Dlaczego oddzial rzymskiej strazy mialby sie brac za odtaczanie kamienia? W nagrode za wdzieki niewiescie? Niech Kolega nie zapomina ze to byly porzadne niewiasty a w dodatku Zydowki ktore z pewnoscia nie chcialyby sie zadawac z poganami.

levis napisał:

Pytam się jeszcze raz, jaką średnicę może mieć kamień zakrywający wejście do grobu, które ma wysokośc 1,75 metra?


Ten "kamien" to rownie dobrze moze byc zaokraglona plyta taka jaka my dzis kladziemy na plask na groby - tylko stojaca pionowo. Jesli w dodatku nie ma kantow i daje sie toczyc to dwoch silnych mezczyzn sobie z nia poradzi. Moze wiec miec grubosc i 10 centymetrow. Moze teraz Kolega policzy jej wage?

levis napisał:
Żołnierz zbaraniał i uciekł. One wiedziały, że anioł jest od Pana więc oprócz strachu oddały mu cześć


Jednak Kolega wymysla. Skad wiedzialy ze "jest od Pana". Dopoki aniol sie nie odezwal byly w identycznej sytuacji co zolnierze. Tylko zdyscyplinowani zolnierze rzymscy juz skamienieli ze strachu a one nie. I Kolega tak sobie lekko przyjmuje to zjawisko? Niech Kolega przynajmniej napisze ze "Bog zeslal im laske mestwa" czy cos w tym stylu bo inaczej niz cudem tego sie nie da wyjasnic. :D

levis napisał:

Cytat:
Zgadzam sie ze w "kokonie" nie da sie wyjsc ale mnie tu juz przekonywano ze uczniowie wlasnie sie spodziewali takiego "kokonowego" wyjscia (podniosl sie i wyszedl)

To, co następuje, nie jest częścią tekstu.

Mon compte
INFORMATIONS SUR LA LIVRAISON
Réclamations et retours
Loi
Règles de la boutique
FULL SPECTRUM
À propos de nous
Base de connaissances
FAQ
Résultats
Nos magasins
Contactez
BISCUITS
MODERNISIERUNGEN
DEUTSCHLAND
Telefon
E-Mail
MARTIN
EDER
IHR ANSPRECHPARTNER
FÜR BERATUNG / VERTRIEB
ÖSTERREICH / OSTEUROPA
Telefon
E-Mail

Kto miał tak wyjść? Jezus czy Łazarz? W kokonie nie da się poruszyć, a co dopiero wyjść. Trzeba najpierw wydostać się z niego.

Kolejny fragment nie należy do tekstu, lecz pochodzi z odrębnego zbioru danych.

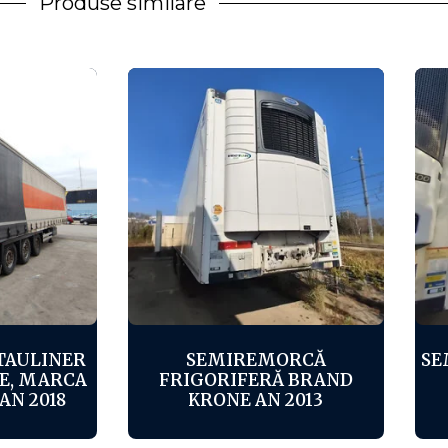
Produse similare
TAULINER
SEMIREMORCĂ
SE
E, MARCA
FRIGORIFERĂ BRAND
AN 2018
KRONE AN ​​2013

Bardzo dobry wniosek! Prosze to napisac Koledze Motkowi ktory mnie przekonywal nastepujaco.

motek napisał:

motek napisał:

dla uczniów, a tym bardziej dla Piłata, to wyobrażenie musiało być całkiem proste: w martwe ciało wraca życie - ciało się normalnie podnosi i wyłazi z grobowca i raczej nie zadaje sobie trudu odwijania się z bandaży

Makaron napisał:

Raz piszesz ze to owiniente cialo wygladalo jak kokon a teraz chcesz mi wmowic ze uczniowie wyobrazali sobie ze ten kokon sie podnosi i... No wlasnie i co? Tak komicznie skacze jak mumia w kreskowkach?

nie
tak jak Łazarz w Ew.Jana


Jak widac Kolegom-apologetom wszystko pasuje. Wyjdzie bez "kokonu" - dobrze. Wyjdzie w "kokonie" - tez dobrze.

levis napisał:

Czy to był kokon, czy odwinięte płótna, nie jest istotne. Gdyby ktoś miał ukraść ciało, nie zadałby sobie trudu odwijania go z wielu płócien przymocowanych kleistą mirrą i aloesem i położenia chustki z twarzy osobno.


Oczywscie ze nie bylo koniecznosci odwijania ciala. Przeciez mozna bylo na miejscu zostawic troche przyniesionych bandazy (nawet polepionych mirra i aloesem) i chustke.

levis napisał:

"Kokon"jest teorią McDowella opartą na wiedzy o obyczajach pochówkowych Żydów. Możliwe, że te szaty tak wyglądały. Możliwe, że wyglądały inaczej.


Ciesze sie ze Kolega juz nie trzyma sie kurczowo tego "kokonu". Bo rzeczywiscie opieranie argumentacji na tym ze koniecznie musial to byc "kokon" daleko nie prowadzi. Ciesze sie tez ze Kolega zauwazyl ze McDowell ma sklonnosc do przesady w swoich zalozeniach.

levis napisał:

To jest szczegół. Tym, co uderzyło uczniów był fakt, że płótna były w grobie, były ułożone na swoim miejscu, a chustka była odłożona i zwinięta osobno. Dlatego uwierzyli w zmartwychwstanie.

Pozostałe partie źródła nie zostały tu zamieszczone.